Mint video addresses current coin ‘shortages’
- Published: Jul 2, 2021, 10 AM
The United States Mint released an online video July 1 featuring Mint Director David J. Ryder addressing ongoing coin shortages throughout the country and ways to get sufficient coinage into general circulation where needed.
The public service announcement video can be viewed in its entirety on the Mint’s YouTube channel here.
“This is not a coinage supply problem. It’s a circulation problem,” Ryder says on the video. “We can’t manufacture our way out of this problem.

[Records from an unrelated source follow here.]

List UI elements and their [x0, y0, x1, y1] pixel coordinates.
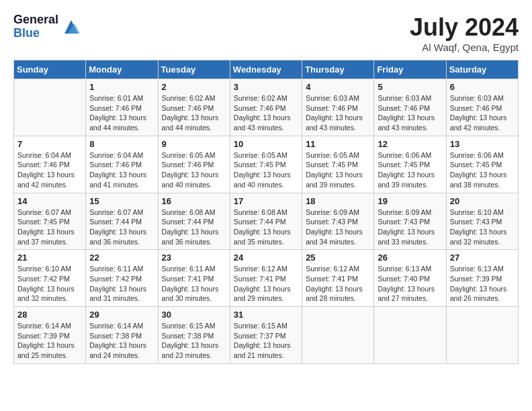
calendar-cell: 30 Sunrise: 6:15 AM Sunset: 7:38 PM Dayl…	[158, 307, 230, 364]
calendar-week-row: 14 Sunrise: 6:07 AM Sunset: 7:45 PM Dayl…	[14, 193, 519, 250]
day-number: 31	[234, 310, 298, 320]
calendar-week-row: 7 Sunrise: 6:04 AM Sunset: 7:46 PM Dayli…	[14, 136, 519, 193]
calendar-week-row: 1 Sunrise: 6:01 AM Sunset: 7:46 PM Dayli…	[14, 79, 519, 136]
calendar-cell: 26 Sunrise: 6:13 AM Sunset: 7:40 PM Dayl…	[374, 250, 446, 307]
calendar-cell: 11 Sunrise: 6:05 AM Sunset: 7:45 PM Dayl…	[302, 136, 374, 193]
day-number: 19	[378, 196, 442, 206]
day-info: Sunrise: 6:06 AM Sunset: 7:45 PM Dayligh…	[378, 150, 442, 190]
calendar-cell: 24 Sunrise: 6:12 AM Sunset: 7:41 PM Dayl…	[230, 250, 302, 307]
day-info: Sunrise: 6:13 AM Sunset: 7:40 PM Dayligh…	[378, 264, 442, 304]
calendar-week-row: 21 Sunrise: 6:10 AM Sunset: 7:42 PM Dayl…	[14, 250, 519, 307]
day-number: 12	[378, 139, 442, 149]
calendar-cell: 12 Sunrise: 6:06 AM Sunset: 7:45 PM Dayl…	[374, 136, 446, 193]
calendar-cell: 2 Sunrise: 6:02 AM Sunset: 7:46 PM Dayli…	[158, 79, 230, 136]
day-info: Sunrise: 6:03 AM Sunset: 7:46 PM Dayligh…	[450, 93, 515, 133]
day-number: 25	[306, 253, 370, 263]
calendar-cell: 17 Sunrise: 6:08 AM Sunset: 7:44 PM Dayl…	[230, 193, 302, 250]
day-info: Sunrise: 6:07 AM Sunset: 7:44 PM Dayligh…	[89, 208, 154, 247]
calendar-cell: 8 Sunrise: 6:04 AM Sunset: 7:46 PM Dayli…	[86, 136, 158, 193]
day-number: 24	[234, 253, 298, 263]
day-info: Sunrise: 6:02 AM Sunset: 7:46 PM Dayligh…	[234, 93, 298, 133]
day-info: Sunrise: 6:14 AM Sunset: 7:39 PM Dayligh…	[17, 321, 82, 361]
calendar-cell: 13 Sunrise: 6:06 AM Sunset: 7:45 PM Dayl…	[446, 136, 518, 193]
weekday-header: Saturday	[446, 60, 518, 79]
day-number: 27	[450, 253, 515, 263]
day-number: 1	[89, 82, 154, 92]
calendar-cell: 4 Sunrise: 6:03 AM Sunset: 7:46 PM Dayli…	[302, 79, 374, 136]
day-number: 23	[162, 253, 226, 263]
day-info: Sunrise: 6:03 AM Sunset: 7:46 PM Dayligh…	[378, 93, 442, 133]
day-number: 29	[89, 310, 154, 320]
day-number: 13	[450, 139, 515, 149]
day-number: 20	[450, 196, 515, 206]
day-number: 2	[162, 82, 226, 92]
day-info: Sunrise: 6:11 AM Sunset: 7:41 PM Dayligh…	[162, 264, 226, 304]
calendar-cell: 27 Sunrise: 6:13 AM Sunset: 7:39 PM Dayl…	[446, 250, 518, 307]
weekday-header-row: SundayMondayTuesdayWednesdayThursdayFrid…	[14, 60, 519, 79]
calendar-table: SundayMondayTuesdayWednesdayThursdayFrid…	[13, 60, 519, 364]
calendar-cell: 1 Sunrise: 6:01 AM Sunset: 7:46 PM Dayli…	[86, 79, 158, 136]
day-number: 6	[450, 82, 515, 92]
day-number: 28	[17, 310, 82, 320]
day-info: Sunrise: 6:12 AM Sunset: 7:41 PM Dayligh…	[306, 264, 370, 304]
weekday-header: Monday	[86, 60, 158, 79]
day-info: Sunrise: 6:05 AM Sunset: 7:46 PM Dayligh…	[162, 150, 226, 190]
calendar-cell: 22 Sunrise: 6:11 AM Sunset: 7:42 PM Dayl…	[86, 250, 158, 307]
calendar-cell: 25 Sunrise: 6:12 AM Sunset: 7:41 PM Dayl…	[302, 250, 374, 307]
logo-icon	[61, 17, 81, 37]
weekday-header: Thursday	[302, 60, 374, 79]
calendar-cell	[446, 307, 518, 364]
logo: General Blue	[13, 13, 81, 40]
day-info: Sunrise: 6:05 AM Sunset: 7:45 PM Dayligh…	[234, 150, 298, 190]
logo-general: General	[13, 13, 58, 27]
title-section: July 2024 Al Waqf, Qena, Egypt	[410, 13, 519, 53]
day-info: Sunrise: 6:09 AM Sunset: 7:43 PM Dayligh…	[306, 208, 370, 247]
day-info: Sunrise: 6:14 AM Sunset: 7:38 PM Dayligh…	[89, 321, 154, 361]
day-info: Sunrise: 6:09 AM Sunset: 7:43 PM Dayligh…	[378, 208, 442, 247]
day-number: 9	[162, 139, 226, 149]
day-info: Sunrise: 6:01 AM Sunset: 7:46 PM Dayligh…	[89, 93, 154, 133]
day-number: 30	[162, 310, 226, 320]
day-info: Sunrise: 6:05 AM Sunset: 7:45 PM Dayligh…	[306, 150, 370, 190]
calendar-cell: 7 Sunrise: 6:04 AM Sunset: 7:46 PM Dayli…	[14, 136, 86, 193]
day-info: Sunrise: 6:10 AM Sunset: 7:42 PM Dayligh…	[17, 264, 82, 304]
calendar-cell: 18 Sunrise: 6:09 AM Sunset: 7:43 PM Dayl…	[302, 193, 374, 250]
location: Al Waqf, Qena, Egypt	[410, 42, 519, 53]
day-info: Sunrise: 6:11 AM Sunset: 7:42 PM Dayligh…	[89, 264, 154, 304]
day-info: Sunrise: 6:04 AM Sunset: 7:46 PM Dayligh…	[17, 150, 82, 190]
calendar-week-row: 28 Sunrise: 6:14 AM Sunset: 7:39 PM Dayl…	[14, 307, 519, 364]
day-info: Sunrise: 6:12 AM Sunset: 7:41 PM Dayligh…	[234, 264, 298, 304]
day-number: 11	[306, 139, 370, 149]
day-info: Sunrise: 6:10 AM Sunset: 7:43 PM Dayligh…	[450, 208, 515, 247]
calendar-cell: 5 Sunrise: 6:03 AM Sunset: 7:46 PM Dayli…	[374, 79, 446, 136]
day-info: Sunrise: 6:02 AM Sunset: 7:46 PM Dayligh…	[162, 93, 226, 133]
day-number: 14	[17, 196, 82, 206]
day-info: Sunrise: 6:15 AM Sunset: 7:38 PM Dayligh…	[162, 321, 226, 361]
day-info: Sunrise: 6:08 AM Sunset: 7:44 PM Dayligh…	[162, 208, 226, 247]
weekday-header: Friday	[374, 60, 446, 79]
calendar-cell: 29 Sunrise: 6:14 AM Sunset: 7:38 PM Dayl…	[86, 307, 158, 364]
weekday-header: Wednesday	[230, 60, 302, 79]
calendar-cell: 3 Sunrise: 6:02 AM Sunset: 7:46 PM Dayli…	[230, 79, 302, 136]
day-info: Sunrise: 6:15 AM Sunset: 7:37 PM Dayligh…	[234, 321, 298, 361]
day-number: 15	[89, 196, 154, 206]
calendar-cell: 9 Sunrise: 6:05 AM Sunset: 7:46 PM Dayli…	[158, 136, 230, 193]
calendar-cell: 6 Sunrise: 6:03 AM Sunset: 7:46 PM Dayli…	[446, 79, 518, 136]
day-number: 18	[306, 196, 370, 206]
calendar-cell	[302, 307, 374, 364]
day-number: 26	[378, 253, 442, 263]
day-info: Sunrise: 6:07 AM Sunset: 7:45 PM Dayligh…	[17, 208, 82, 247]
weekday-header: Tuesday	[158, 60, 230, 79]
day-info: Sunrise: 6:13 AM Sunset: 7:39 PM Dayligh…	[450, 264, 515, 304]
calendar-cell: 31 Sunrise: 6:15 AM Sunset: 7:37 PM Dayl…	[230, 307, 302, 364]
calendar-cell: 10 Sunrise: 6:05 AM Sunset: 7:45 PM Dayl…	[230, 136, 302, 193]
weekday-header: Sunday	[14, 60, 86, 79]
day-number: 7	[17, 139, 82, 149]
calendar-cell: 16 Sunrise: 6:08 AM Sunset: 7:44 PM Dayl…	[158, 193, 230, 250]
month-title: July 2024	[410, 13, 519, 42]
day-info: Sunrise: 6:04 AM Sunset: 7:46 PM Dayligh…	[89, 150, 154, 190]
page-header: General Blue July 2024 Al Waqf, Qena, Eg…	[13, 13, 519, 53]
day-number: 3	[234, 82, 298, 92]
logo-blue: Blue	[13, 27, 58, 40]
calendar-cell	[14, 79, 86, 136]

It’s a problem of availability.”
Ryder said while it has been customary for 20% of coins in circulation to be new output from the U.S. Mint, the Mint is currently supplying circulation with 30% of the coins out there.
Ryder notes that between January 2020 and June 30, 2021, the Denver and Philadelphia Mints combined have produced 21 billion coins for circulation release.
Ryder is encouraging the nation’s population to use exact change where possible and check with their local banks about redeeming excess coins they may have that they could turn in for use elsewhere.
Ryder explains that more people are using electronic means for product and service transactions.
So far in calendar year 2021, the U.S. Mint has recorded combined circulating coinage production of more than 6 billion coins.
The totals include 2,941,200,000 Lincoln cents; 739.98 million Jefferson 5-cent coins; 1,367,000,000 Roosevelt dimes: and 947.6 million quarter dollars (combined, of the separate Tuskegee National Historic Site and Gen. Washington Crossing the Delaware quarter designs).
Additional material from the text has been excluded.